Definition of Peer Evaluations

Peer evaluations are assessments, ratings, or evaluations of a person's product or performance, that are carried out by peers, as opposed to by a teacher, supervisor, parent, or expert. The precise form and nature of the peer evaluation varies according to the context.
  1. School Papers

    • As a learning tool, many teachers and professors have students give feedback to each other about papers. Students learn from the comments given by other students, but also learn from the process of evaluating other students’ papers.

    Work Place Evaluations

    • Peer evaluations are sometimes used as a component of work place performance evaluations . They typically also use supervisor evaluations, self-evaluations and objective performance criteria such as gross sales, new clients, net income generated, number of products produced, number and quality of publications, and attendance.

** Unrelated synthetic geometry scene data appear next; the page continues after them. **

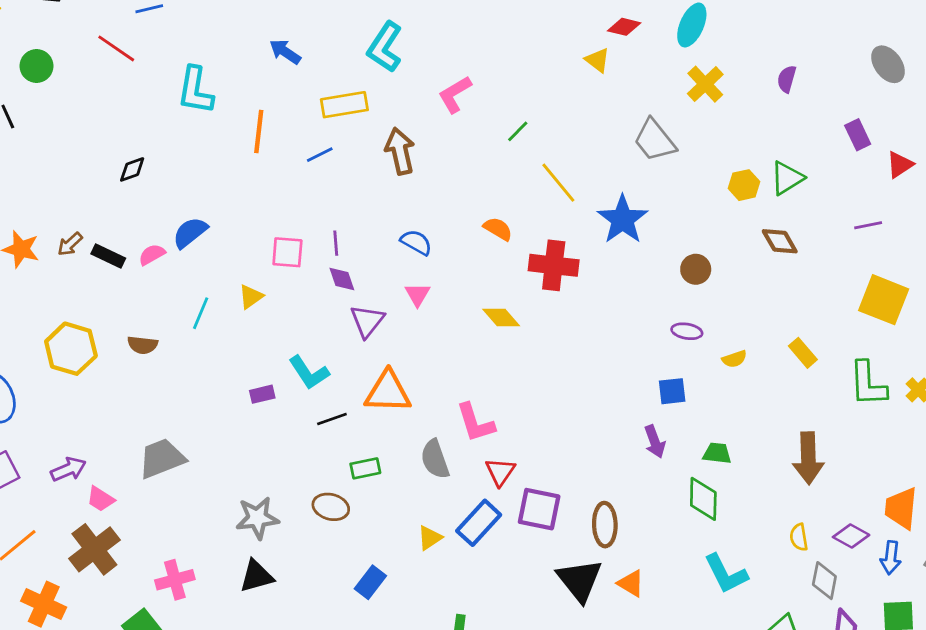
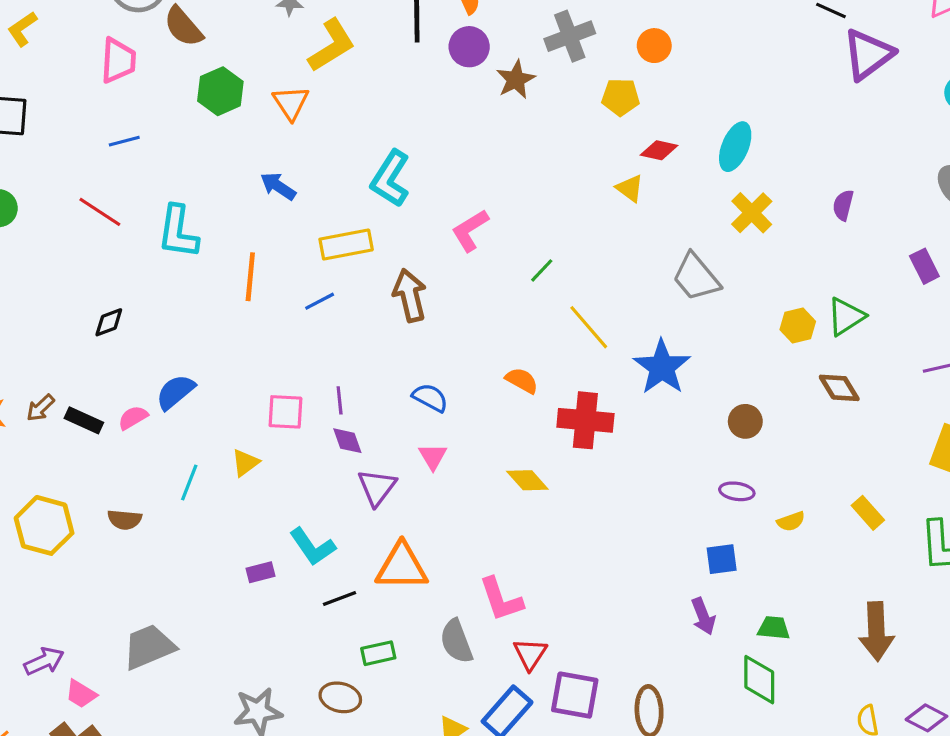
red line: (116, 48) -> (100, 212), moved

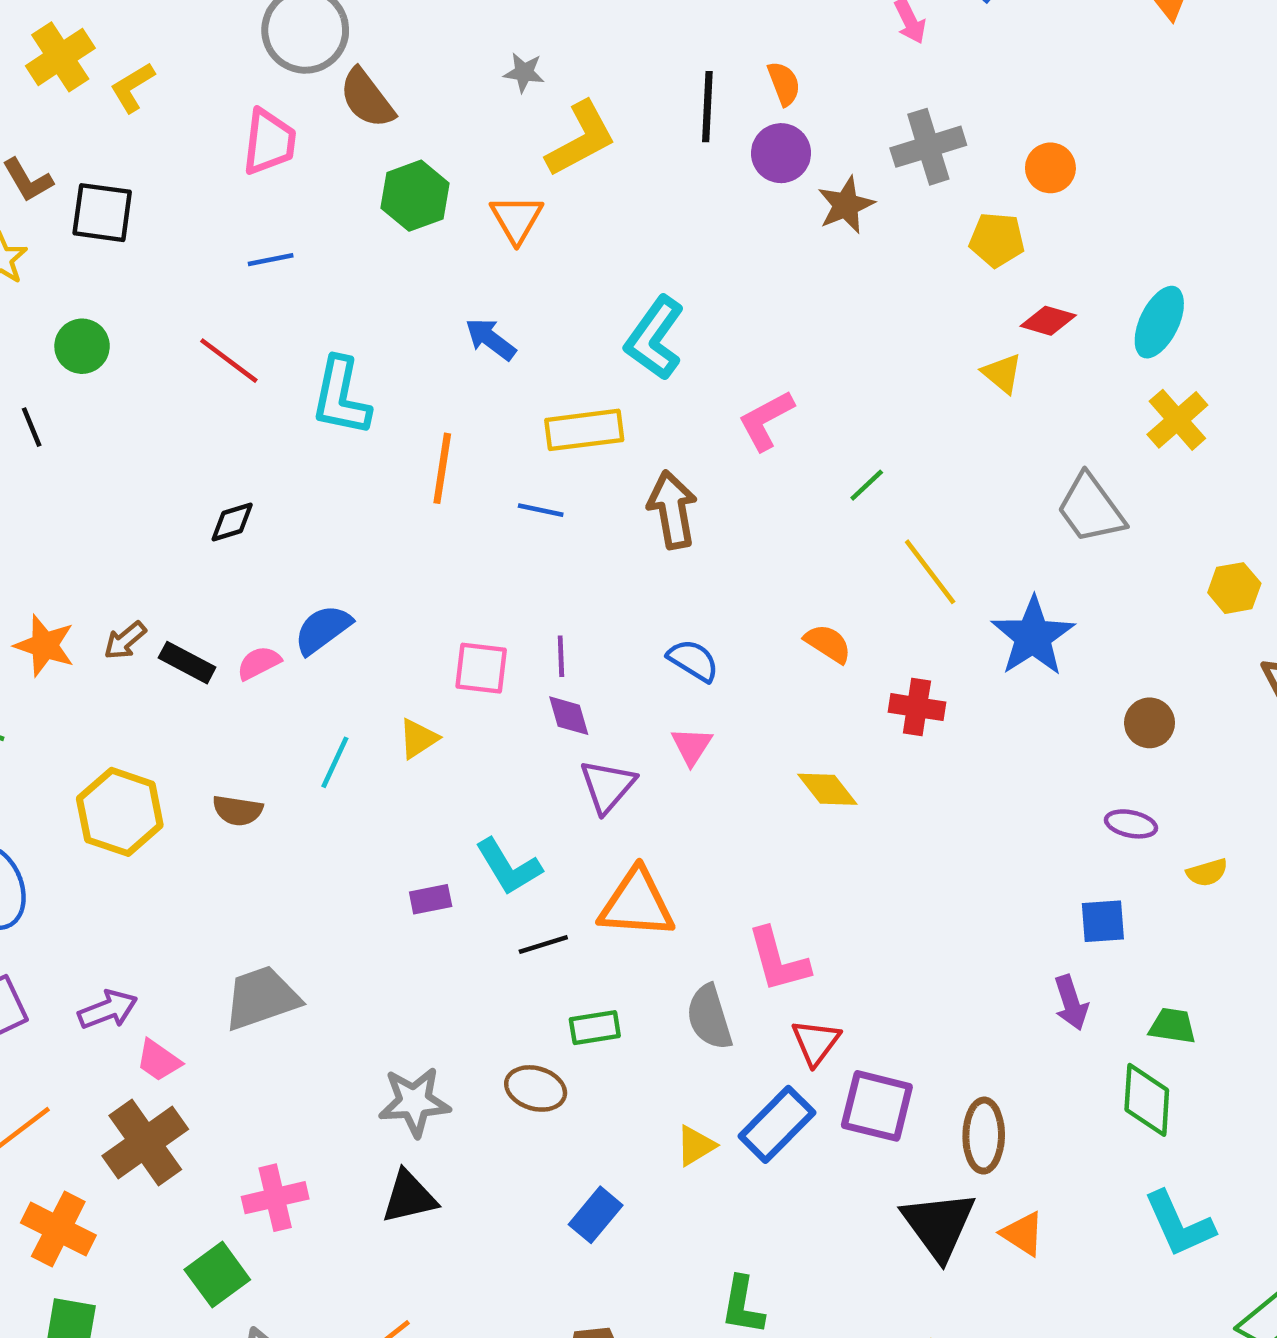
blue line: (320, 301) -> (541, 510), turned 36
red cross: (585, 420) -> (917, 707), size x0.7

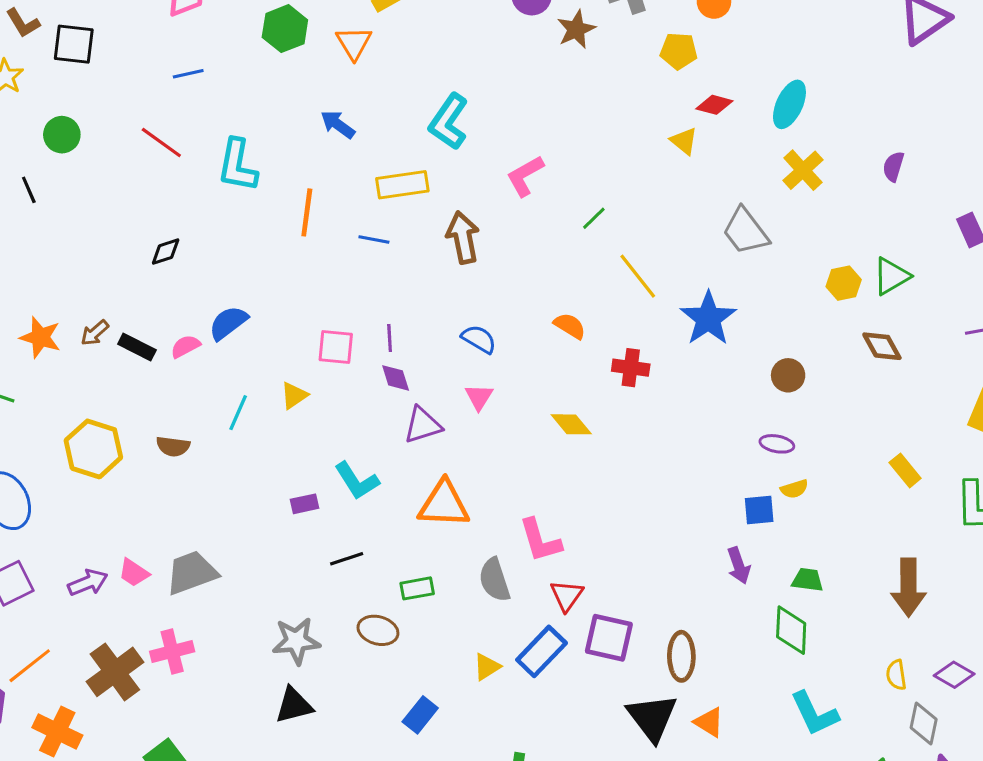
purple triangle: (607, 786) -> (423, 425), turned 33
yellow semicircle: (1207, 873) -> (794, 489), moved
black line: (543, 944) -> (347, 559), moved
pink trapezoid: (159, 1060) -> (134, 573), moved
pink cross: (275, 1198) -> (172, 652), moved

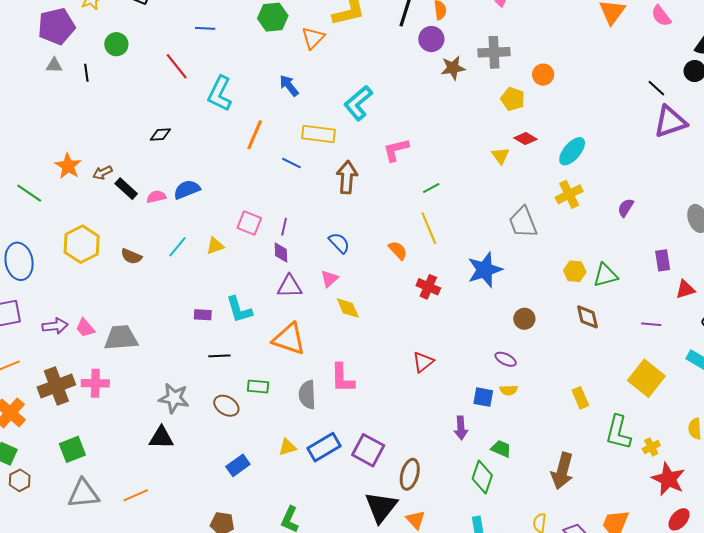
yellow line: (638, 276) -> (429, 228), moved
yellow diamond: (571, 424) -> (348, 308), moved
red triangle: (567, 595) -> (423, 362), moved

    Sociological and Psychological Research

    • Sociologists and psychologists obtain peer evaluations when they are interested in social attribution and social influence processes. Studies of popularity, interpersonal attraction, power, role modeling, peer influence, persuasion, peer perceptions, esteem, and social networking utilize peer evaluations, more out of interest in evaluating the evaluator and the evaluation process than due to interest in the ratings of the target subject per se.

    Peer Reviews

    • Peer evaluations are used within professional and creative fields as a means to establish and maintain uniform quality of performance within the field. For example, many professional journals use peer evaluations to weed out articles that do not meet rigorous professional standards.

    Utility

    • Despite reluctance on the part of those who are being evaluated by peers, peer evaluations in varied settings appear to have at least modest associations with other measures.